CDU-Fraktionschef Dirk Stettner sagte: „Wir gehen ab sofort mit Stefan Evers in den Wahlkampf.“ Evers selbst trat am Freitagabend (10.07.) vor die Presse und sagte: „Ich bin bereit, diese Verantwortung zu übernehmen.“ Evers sagte zudem, dass ihn die Kreisvorsitzenden auch gebeten hätten, die Spitzenkandidatur sowie kommissarisch den Landesvorsitz zu übernehmen. Wie Stettner sagte, habe sich die Runde der Kreisvorsitzenden am Abend „schnell darauf geeinigt, dass Stefan Evers der beste Kandidat, die beste Empfehlung an den Landesvorstand ist, um die CDU in diesen Wahlkampf als Spitzenkandidat zu führen.“
Bis Evers als Spitzenkandidat der CDU feststeht, sind noch weitere Schritte notwendig. Der Kreisvorsitzende der CDU Berlin in Tempelhof-Schöneberg, Jan-Marco Luczak, erklärte gegenüber dem RBB, dass es nun schnell gehen soll, voraussichtlich schon nächste Woche, wenn der Landesvorstand zusammenkommt. Dort würden die Kreisvorsitzenden vorschlagen, Evers zum Spitzenkandidaten zu küren. Evers selbst sagte, dass er Respekt vor der Entscheidung des Landesvorstandes habe. Man werde schnell handlungsfähig sein, zeigt sich Luczak überzeugt. Das Abgeordnetenhaus wird im September neu gewählt.

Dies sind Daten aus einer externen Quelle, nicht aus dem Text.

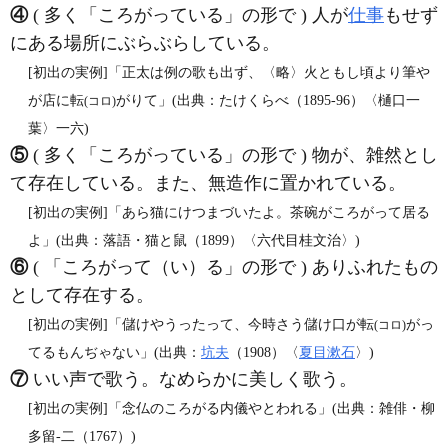
④
( 多く「ころがっている」の形で ) 人が
仕事
もせず
にある場所にぶらぶらしている。
[初出の実例]「正太は例の歌も出ず、〈略〉火ともし頃より筆や
が店に転
がりて」(出典：たけくらべ（1895‐96）〈樋口一
(コロ)
葉〉一六)
⑤
( 多く「ころがっている」の形で ) 物が、雑然とし
て存在している。また、無造作に置かれている。
[初出の実例]「あら猫にけつまづいたよ。茶碗がころがって居る
よ」(出典：落語・猫と鼠（1899）〈六代目桂文治〉)
⑥
( 「ころがって（い）る」の形で ) ありふれたもの
として存在する。
[初出の実例]「儲けやうったって、今時さう儲け口が転
がっ
(コロ)
てるもんぢゃない」(出典：
坑夫
（1908）〈
夏目漱石
〉)
⑦
いい声で歌う。なめらかに美しく歌う。
[初出の実例]「念仏のころがる内儀やとわれる」(出典：雑俳・柳
多留‐二（1767）)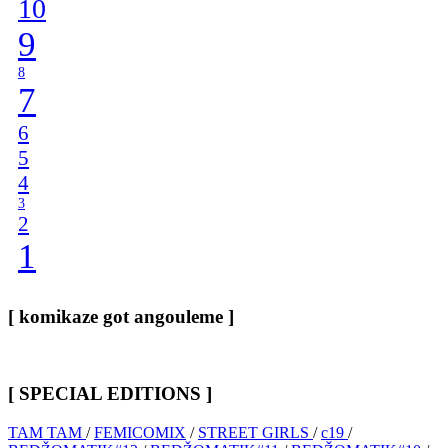
10
9
8
7
6
5
4
3
2
1
[ komikaze got angouleme ]
[ SPECIAL EDITIONS ]
TAM TAM
/
FEMICOMIX
/
STREET GIRLS
/
c19
/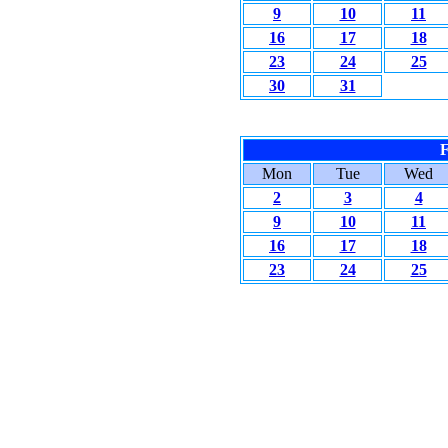
9
10
11
16
17
18
23
24
25
30
31
F
Mon
Tue
Wed
2
3
4
9
10
11
16
17
18
23
24
25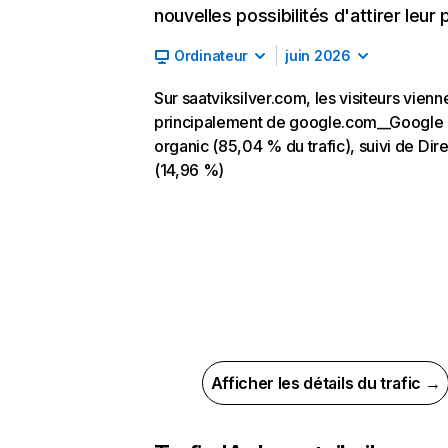
nouvelles possibilités d'attirer leur p
Ordinateur
juin 2026
Sur saatviksilver.com, les visiteurs vienn
principalement de google.com__Google
organic (85,04 % du trafic), suivi de Dire
(14,96 %)
Afficher les détails du trafic →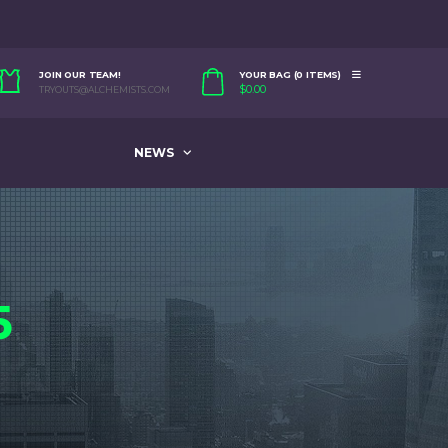
JOIN OUR TEAM!
YOUR BAG (0 ITEMS)
$
0.00
TRYOUTS@ALCHEMISTS.COM
NEWS
5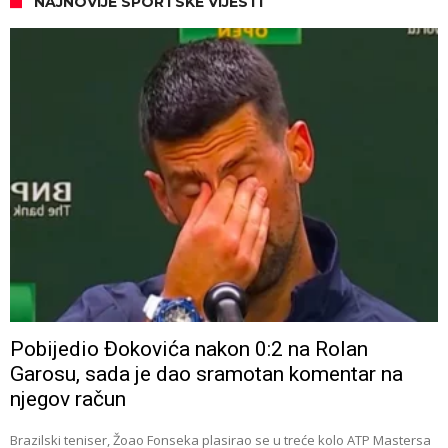
NAJNOVIJE SPORTSKE VIJESTI
Pobijedio Đokovića nakon 0:2 na Rolan
Garosu, sada je dao sramotan komentar na
njegov račun
Brazilski teniser, Žoao Fonseka plasirao se u treće kolo ATP Mastersa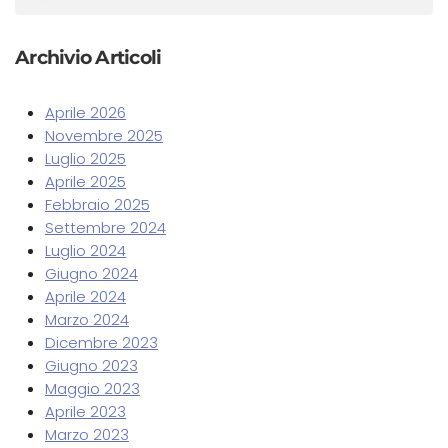
Archivio Articoli
Aprile 2026
Novembre 2025
Luglio 2025
Aprile 2025
Febbraio 2025
Settembre 2024
Luglio 2024
Giugno 2024
Aprile 2024
Marzo 2024
Dicembre 2023
Giugno 2023
Maggio 2023
Aprile 2023
Marzo 2023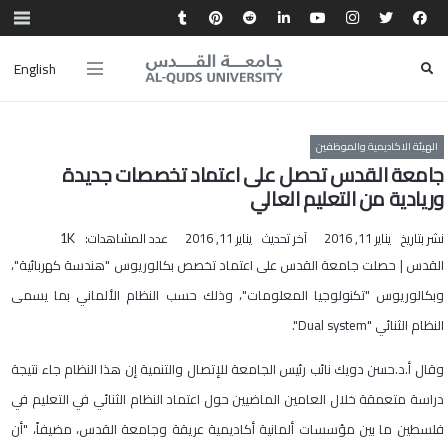
English
الهيئة الاكاديمية والموظفين
جامعة القدس تحصل على اعتماد تخصصات جديدة
وريادية من التعليم العالي
نشر بتاريخ
يناير 11, 2016
آخر تحديث
يناير 11, 2016
عدد المشاهدات:
1K
القدس | حصلت جامعة القدس على اعتماد تخصص بكالوريوس "هندسة كهربائية"،
وبكالوريوس "تكنولوجيا المعلومات"، وذلك حسب النظام الألماني بما يسمى
النظام الثنائي "Dual system".
وقال أ.د.حسن دويك نائب رئيس الجامعة للإتصال والتنمية إن هذا النظام جاء نتيجة
دراسة متعمقة خلال العامين الماضيين حول اعتماد النظام الثنائي في التعليم في
فلسطين ما بين مؤسسات ألمانية أكاديمية عريقة وجامعة القدس، مضيفاً، "أن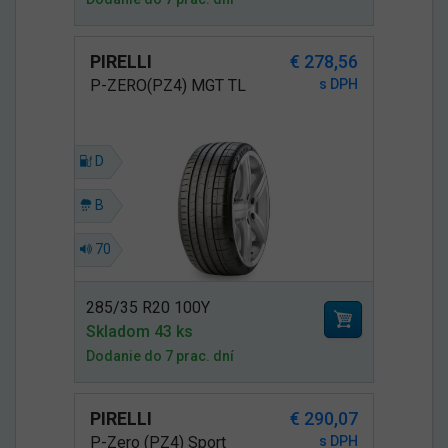
PIRELLI
€ 278,56
P-ZERO(PZ4) MGT TL
s DPH
D
B
70
285/35 R20 100Y
Skladom 43 ks
Dodanie do 7 prac. dní
PIRELLI
€ 290,07
P-Zero (PZ4) Sport
s DPH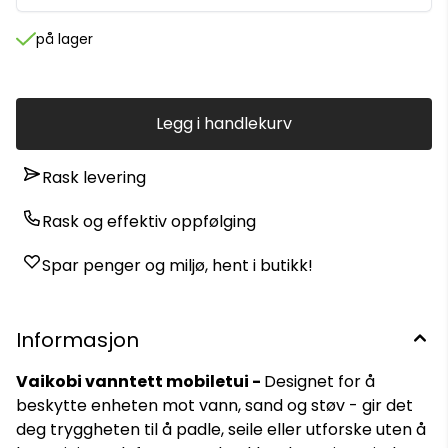
ansvarlig for skade på personlige eiendeler på grunn av feil
bruk eller manglende forsegling av posen. Ikke designet for
på lager
langvarig nedsenking eller bruk på dypt vann. Unngå
eksponering for høye temperaturer og skarpe gjenstander.
Posens effektivitet kan reduseres over tid på grunn av
normal slitasje.
Legg i handlekurv
Rask levering
Rask og effektiv oppfølging
Spar penger og miljø, hent i butikk!
Informasjon
Vaikobi vanntett mobiletui -
Designet for å
beskytte enheten mot vann, sand og støv - gir det
deg tryggheten til å padle, seile eller utforske uten å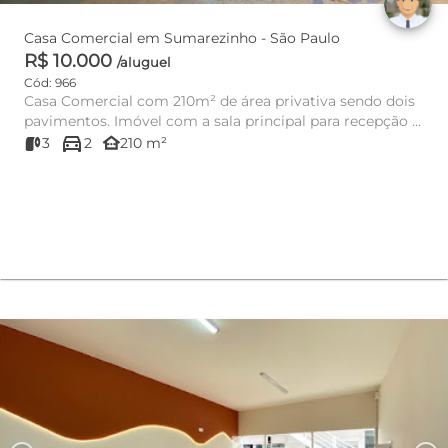
Casa Comercial em Sumarezinho - São Paulo
R$ 10.000
/aluguel
Cód: 966
Casa Comercial com 210m² de área privativa sendo dois
pavimentos. Imóvel com a sala principal para recepção e
directions_car
salas...
other_houses
3
2
210 m²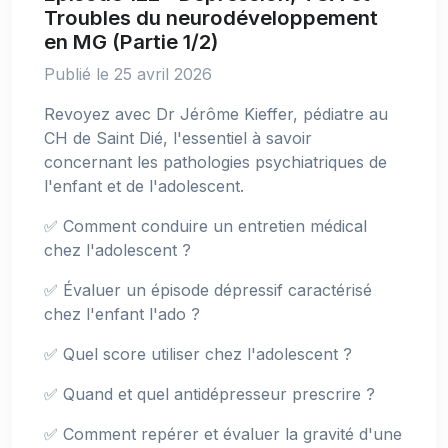
Troubles du neurodéveloppement
en MG (Partie 1/2)
Publié le 25 avril 2026
Revoyez avec Dr Jérôme Kieffer, pédiatre au
CH de Saint Dié, l'essentiel à savoir
concernant les pathologies psychiatriques de
l'enfant et de l'adolescent.
✅ Comment conduire un entretien médical
chez l'adolescent ?
✅ Évaluer un épisode dépressif caractérisé
chez l'enfant l'ado ?
✅ Quel score utiliser chez l'adolescent ?
✅ Quand et quel antidépresseur prescrire ?
✅ Comment repérer et évaluer la gravité d'une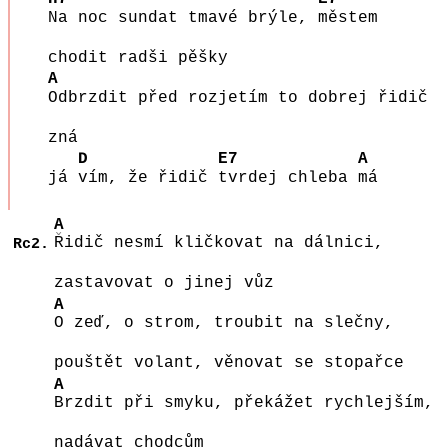
Na noc sundat tmavé brýle,
městem
chodit radši pěšky
A
Odbrzdit před rozjetím to dobrej řidič
zná
D
E7
A
já
vím, že řidič
tvrdej chleba
má
A
Řidič nesmí kličkovat na dálnici,
Rc2.
zastavovat o jinej vůz
A
O zeď, o strom, troubit na slečny,
pouštět volant, věnovat se stopařce
A
Brzdit při smyku, překážet rychlejším,
nadávat chodcům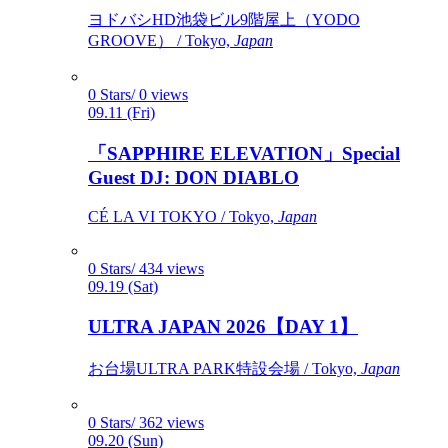
ヨドバシHD池袋ビル9階屋上（YODO
GROOVE） / Tokyo,
Japan
0 Stars/ 0 views
09.11 (Fri)
「SAPPHIRE ELEVATION」Special
Guest DJ: DON DIABLO
CÉ LA VI TOKYO / Tokyo,
Japan
0 Stars/ 434 views
09.19 (Sat)
ULTRA JAPAN 2026【DAY 1】
お台場ULTRA PARK特設会場 / Tokyo,
Japan
0 Stars/ 362 views
09.20 (Sun)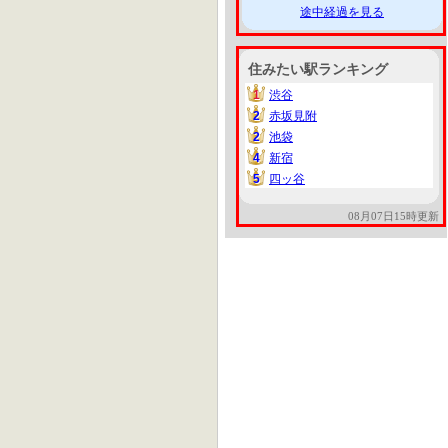
途中経過を見る
住みたい駅ランキング
1
渋谷
1
2
赤坂見附
2
2
池袋
2
4
新宿
4
5
四ッ谷
5
08月07日15時更新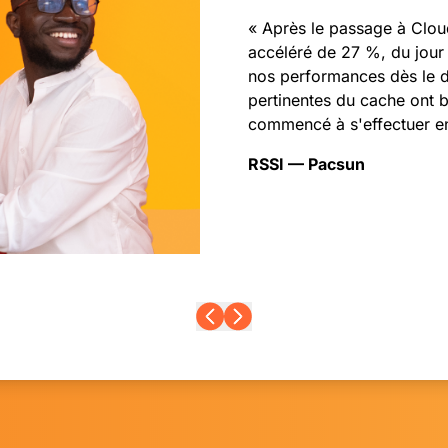
« Après le passage à Cloud
accéléré de 27 %, du jour
nos performances dès le d
pertinentes du cache ont 
commencé à s'effectuer en 
RSSI — Pacsun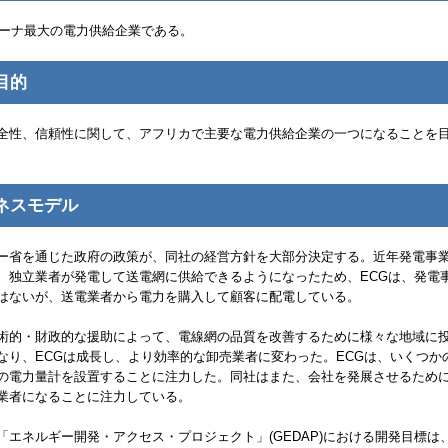
ーナ最大の電力供給企業である。
目的
全性、信頼性に関して、アフリカで主要な電力供給企業の一つになることを
ネスモデル
ー省を通じた政府の政策が、同社の経営方針を大部分決定する。近年発電事
、独立業者が発電して送電網に供給できるようになったため、
ECG
は、発電
はないが、送電業者から電力を購入して顧客に配電している。
術的・財政的な援助によって、電線網の品質を改善するために様々な地域に
なり、
ECG
は成長し、より効率的な卸売業者に変わった。
ECG
は、いくつか
の電力量計を設置することに注力した。同社はまた、会社を発展させるため
業者になることに注力している。
「エネルギー開発・アクセス・プロジェクト」(
GEDAP
)における開発目標は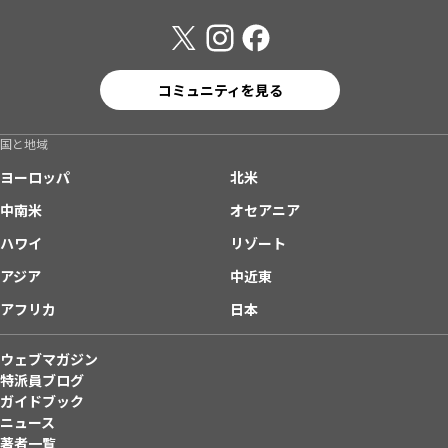
コミュニティを見る
国と地域
ヨーロッパ
北米
中南米
オセアニア
ハワイ
リゾート
アジア
中近東
アフリカ
日本
ウェブマガジン
特派員ブログ
ガイドブック
ニュース
著者一覧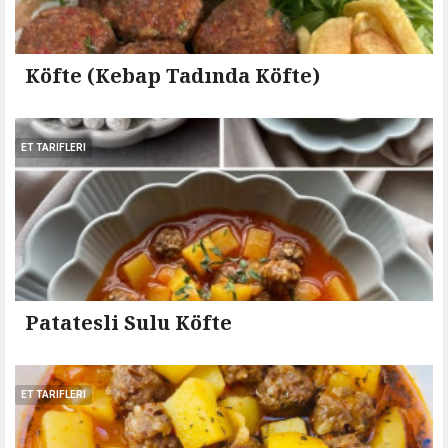
Köfte (Kebap Tadında Köfte)
ET TARIFLERI
Patatesli Sulu Köfte
ET TARIFLERI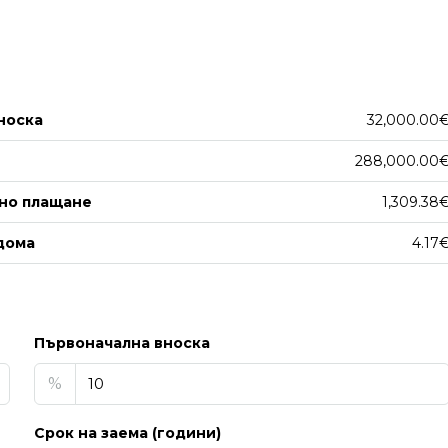
носка
32,000.00
288,000.00
но плащане
1,309.38
дома
4.17
Първоначална вноска
%
Срок на заема (години)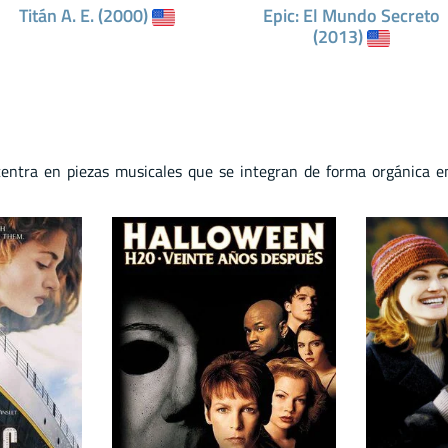
Titán A. E. (2000)
Epic: El Mundo Secreto
(2013)
ntra en piezas musicales que se integran de forma orgánica en 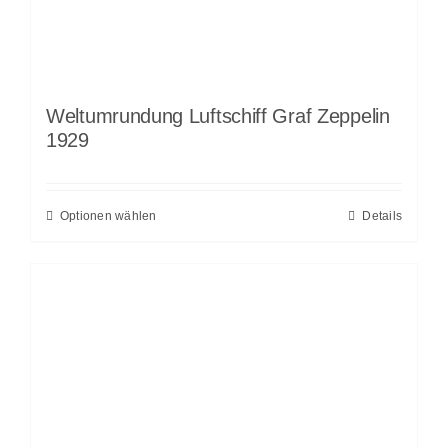
Weltumrundung Luftschiff Graf Zeppelin
1929
Optionen wählen
Details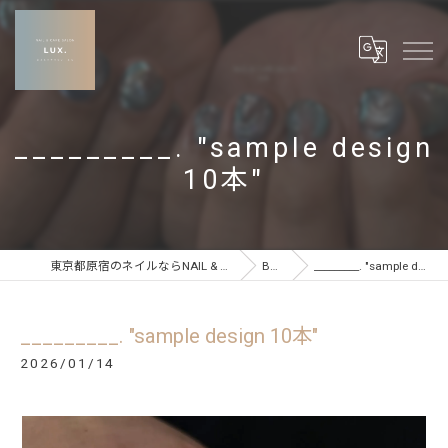
_________. "sample design
10本"
東京都原宿のネイルならNAIL & CARE SALON LUX
BLOG
_________. "sample design 10本"
_________. "sample design 10本"
2026/01/14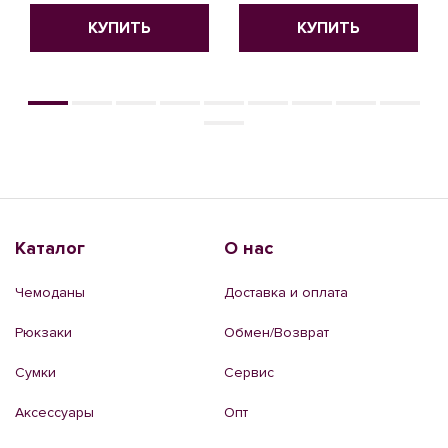
КУПИТЬ
КУПИТЬ
Каталог
О нас
Чемоданы
Доставка и оплата
Рюкзаки
Обмен/Возврат
Сумки
Сервис
Аксессуары
Опт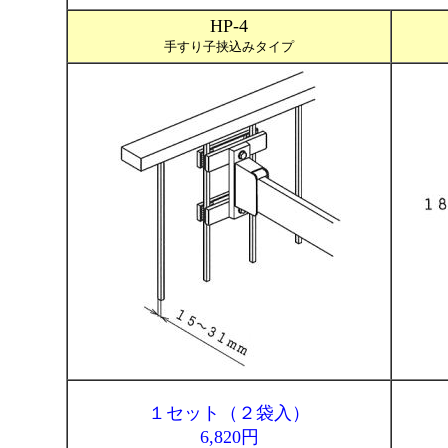
HP-4
手すり子挟込みタイプ
１セット（２袋入）
6,820円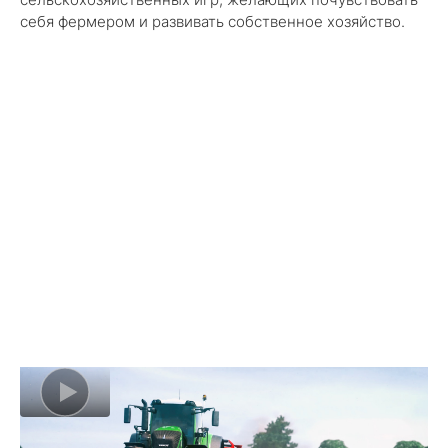
себя фермером и развивать собственное хозяйство.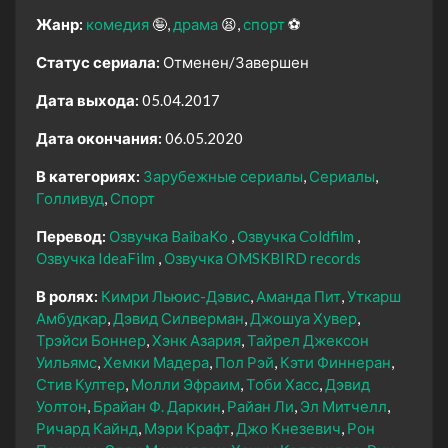
Жанр:
комедия
🤪
драма
😫
спорт
⚽
Статус сериала:
Отменен/Завершен
Дата выхода:
05.04.2017
Дата окончания:
06.05.2020
В категориях:
Зарубежные сериалы
Сериалы
Голливуд
Спорт
Перевод:
Озвучка BaibaKo
Озвучка Coldfilm
Озвучка IdeaFilm
Озвучка OMSKBIRD records
В ролях:
Кимри Льюис-Дэвис
Аманда Пит
Уткарш
Амбудкар
Дэвид Силверман
Джошуа Хувер
Трэйси Боннер
Хэнк Азария
Тайрел Джексон
Уильямс
Хемки Мадера
Пол Рэй
Кэти Финнеран
Стив Култер
Молли Эфраим
Тоби Хасс
Дэвид
Уолтон
Брайан Ф. Даркин
Райан Ли
Эл Митчелл
Ричард Кайнд
Мэри Крафт
Джо Кнезевич
Рон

Evers, der in Paderborn aufwuchs, ist ein langjähriges Mitglied der Berliner-Landes-CDU. Im aktuellen Senat ist er Finanzsenator und Bürgermeister des Landes ohnehin schon eine mächtige Rolle inne, Ende April übernahm der 46-Jährige zudem das Kulturressort, nach dem Rücktritt von Sarah Wedl-Wilson in der Fördermittel-Affäre.